David Atkins at Hullabaloo:

Interventions may be needed on rare occasions to prevent brutal repression and bloodshed, particularly when the victimized side is far too weak to defend itself. But civil wars are a different problem altogether, and even the best planned and best intentions interventions can go horribly wrong.

Iraq is a divided, sectarian mess right now. Syria is far, far worse. It's hard to see what, beyond a massive and global campaign to literally stop the fighting and extradite the leaders of both sides for trials at the Hague, will work to stop it. Dropping bombs on Assad's forces in order to help the religious fundamentalist revolutionaries doesn't seem like a good plan. It seems likelier to lead to more deaths, not fewer, and heightened anger against the West in the bargain.

If ever there was a time to intervene in Syria--and I'm not sure there ever was--but it would have been before now. It would have been back when Assad was the clear perpetrator, back when secular liberals in Syria hadn't fled or been killed, back before the bloodshed on both sides was so awful that forgiveness and reconciliation seemed impossible. If there was ever a time to act, it would have needed to be credible, global and overwhelming, with an absolute minimum of missile or gunfire.
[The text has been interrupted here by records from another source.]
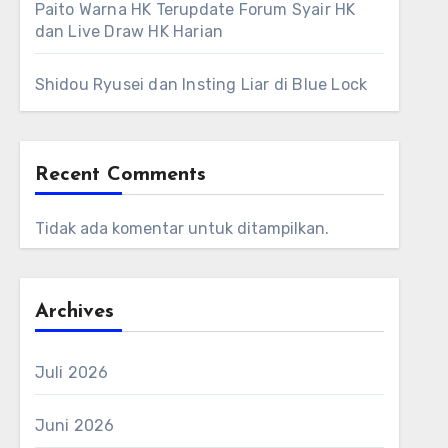
Paito Warna HK Terupdate Forum Syair HK
dan Live Draw HK Harian
Shidou Ryusei dan Insting Liar di Blue Lock
Recent Comments
Tidak ada komentar untuk ditampilkan.
Archives
Juli 2026
Juni 2026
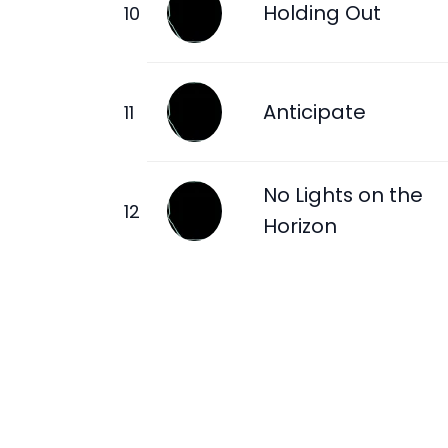
Holding Out
Anticipate
No Lights on the
Horizon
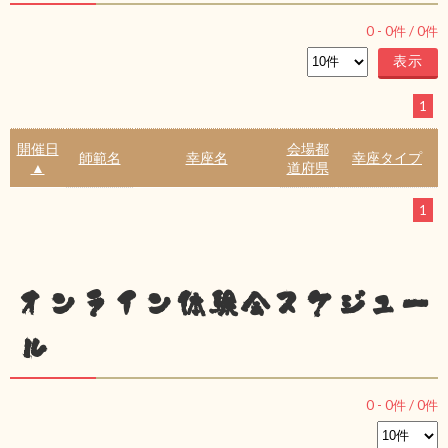
0
-
0
件 /
0
件
1
開催日
会場都
師範名
幸座名
幸座タイプ
▲
道府県
1
オンライン体験会スケジュー
ル
0
-
0
件 /
0
件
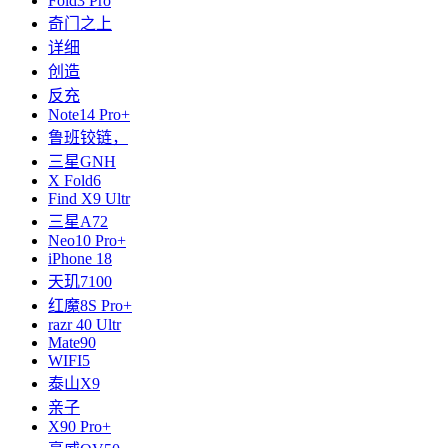
Fold3 Pro
奇门之上
详细
创造
反充
Note14 Pro+
鲁班铰链，
三星GNH
X Fold6
Find X9 Ultr
三星A72
Neo10 Pro+
iPhone 18
天玑7100
红魔8S Pro+
razr 40 Ultr
Mate90
WIFI5
泰山X9
亲子
X90 Pro+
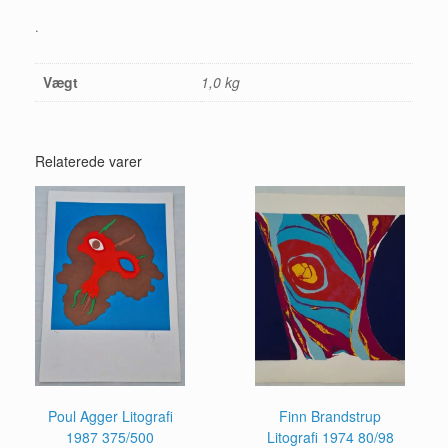
.
Vægt
1,0 kg
Relaterede varer
Poul Agger Litografi
Finn Brandstrup
1987 375/500
Litografi 1974 80/98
But, of course, the world wasn't prepared to do that because everyone was and still is jockeying over oil and shipping interests. Very few people in power around the world care two whits for the plight of the Syrian people being killed. They're just pawns on a chessboard. The Saudis and much of Europe would like to see Assad gone, but they would rather watch the U.S. do it and then blame us for what they encouraged us to do afterward.

And, of course, the military industrial complex in the United States rarely saw a war it didn't like. It cares little for the lives of Syrians or for the opinion of the world.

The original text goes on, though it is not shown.